Document layout analysis data:
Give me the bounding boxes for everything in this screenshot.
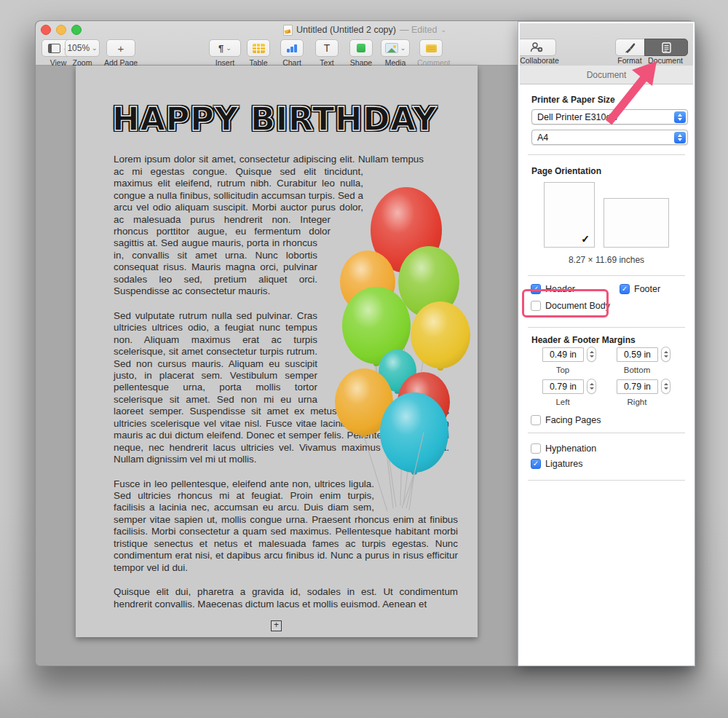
- paper-size-select-value: A4: [537, 133, 548, 143]
- plus-icon: +: [118, 42, 124, 55]
- divider: [528, 433, 685, 433]
- right-margin-field[interactable]: 0.79 in: [617, 379, 658, 394]
- left-margin-stepper[interactable]: [587, 379, 596, 394]
- text-icon: T: [324, 42, 331, 54]
- header-footer-margins-title: Header & Footer Margins: [531, 335, 636, 345]
- text-button[interactable]: T: [315, 39, 339, 57]
- collaborate-person-icon: [530, 42, 543, 52]
- comment-tool: Comment: [417, 39, 445, 67]
- paragraph-icon: ¶: [218, 43, 223, 54]
- zoom-button[interactable]: 105% ⌄: [65, 39, 100, 57]
- document-body-highlight-box: [522, 289, 609, 317]
- insert-tool: ¶ ⌄ Insert: [209, 39, 241, 67]
- top-margin-field[interactable]: 0.49 in: [542, 347, 584, 362]
- zoom-tool: 105% ⌄ Zoom: [65, 39, 100, 67]
- view-icon: [48, 44, 60, 53]
- footer-toggle-label: Footer: [634, 284, 660, 294]
- footer-toggle[interactable]: ✓ Footer: [620, 284, 660, 294]
- inspector-toolbar-strip: Collaborate Format Document: [520, 23, 693, 66]
- divider: [528, 327, 685, 328]
- check-icon: ✓: [581, 233, 590, 245]
- document-tab-button[interactable]: [644, 39, 688, 56]
- zoom-value: 105%: [67, 43, 90, 53]
- ligatures-toggle[interactable]: ✓ Ligatures: [531, 459, 582, 469]
- add-page-tool: + Add Page: [103, 39, 138, 67]
- hyphenation-label: Hyphenation: [545, 443, 596, 454]
- document-label: Document: [644, 56, 687, 65]
- balloon-bouquet-image[interactable]: [316, 179, 479, 514]
- chevron-down-icon: ⌄: [92, 45, 98, 52]
- bottom-margin-stepper[interactable]: [661, 347, 670, 362]
- bottom-margin-field[interactable]: 0.59 in: [617, 347, 658, 362]
- shape-button[interactable]: [349, 39, 373, 57]
- comment-button[interactable]: [419, 39, 443, 57]
- window-title: Untitled (Untitled 2 copy): [296, 25, 396, 35]
- printer-select-value: Dell Printer E310dw: [537, 112, 617, 122]
- comment-icon: [426, 44, 437, 52]
- collaborate-label: Collaborate: [518, 56, 565, 65]
- balloon: [411, 301, 470, 368]
- text-tool: T Text: [315, 39, 339, 67]
- media-button[interactable]: ⌄: [381, 39, 410, 57]
- media-icon: [385, 43, 398, 53]
- format-brush-icon: [625, 42, 636, 53]
- inspector-tab-header: Document: [520, 66, 693, 84]
- printer-paper-size-title: Printer & Paper Size: [531, 95, 615, 105]
- checkbox-checked[interactable]: ✓: [620, 284, 630, 294]
- table-button[interactable]: [247, 39, 270, 57]
- add-page-indicator[interactable]: +: [271, 620, 282, 631]
- paragraph: Quisque elit dui, pharetra a gravida id,…: [114, 586, 458, 610]
- portrait-orientation-option[interactable]: ✓: [544, 182, 595, 248]
- document-inspector-panel: Collaborate Format Document Document Pri…: [518, 22, 695, 666]
- divider: [528, 480, 685, 481]
- bottom-margin-label: Bottom: [615, 366, 659, 374]
- table-icon: [253, 44, 265, 53]
- add-page-button[interactable]: +: [106, 39, 135, 57]
- facing-pages-label: Facing Pages: [545, 415, 601, 425]
- top-margin-label: Top: [541, 366, 585, 374]
- chart-button[interactable]: [280, 39, 304, 57]
- chevron-down-icon: ⌄: [226, 45, 232, 52]
- page-orientation-title: Page Orientation: [531, 166, 601, 176]
- facing-pages-toggle[interactable]: Facing Pages: [531, 415, 601, 425]
- format-button[interactable]: [615, 39, 646, 56]
- title-chevron-down-icon[interactable]: ⌄: [440, 27, 446, 33]
- select-stepper-icon[interactable]: [674, 111, 686, 123]
- balloon: [380, 392, 448, 473]
- document-file-icon: [283, 25, 293, 36]
- edited-status: — Edited: [400, 25, 437, 35]
- paper-size-select[interactable]: A4: [531, 130, 688, 145]
- right-margin-label: Right: [615, 398, 659, 406]
- select-stepper-icon[interactable]: [674, 132, 686, 143]
- insert-button[interactable]: ¶ ⌄: [209, 39, 241, 57]
- chart-tool: Chart: [280, 39, 304, 67]
- document-heading: HAPPY BIRTHDAY: [112, 102, 458, 136]
- collaborate-button[interactable]: [518, 39, 556, 56]
- printer-select[interactable]: Dell Printer E310dw: [531, 109, 688, 125]
- document-page[interactable]: HAPPY BIRTHDAY Lorem ipsum dolor sit ame…: [76, 66, 478, 637]
- divider: [528, 154, 685, 155]
- top-margin-stepper[interactable]: [587, 347, 596, 362]
- table-tool: Table: [247, 39, 270, 67]
- chevron-down-icon: ⌄: [400, 45, 406, 52]
- shape-icon: [357, 44, 365, 52]
- shape-tool: Shape: [349, 39, 373, 67]
- divider: [528, 275, 685, 276]
- right-margin-stepper[interactable]: [661, 379, 670, 394]
- left-margin-label: Left: [541, 398, 585, 406]
- checkbox-unchecked[interactable]: [531, 415, 541, 425]
- checkbox-unchecked[interactable]: [531, 443, 541, 454]
- document-icon: [662, 42, 671, 53]
- landscape-orientation-option[interactable]: [604, 198, 669, 248]
- hyphenation-toggle[interactable]: Hyphenation: [531, 443, 596, 454]
- ligatures-label: Ligatures: [545, 459, 582, 469]
- chart-icon: [286, 44, 298, 52]
- paper-dimensions: 8.27 × 11.69 inches: [520, 255, 693, 265]
- checkbox-checked[interactable]: ✓: [531, 459, 541, 469]
- left-margin-field[interactable]: 0.79 in: [542, 379, 584, 394]
- media-tool: ⌄ Media: [381, 39, 410, 67]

» Work instruction
Return each line in the records that holds the string "zoom".

» Response to the task
- zoom-button[interactable]: 105% ⌄: [65, 39, 100, 57]
- zoom-tool: 105% ⌄ Zoom: [65, 39, 100, 67]
- zoom-value: 105%: [67, 43, 90, 53]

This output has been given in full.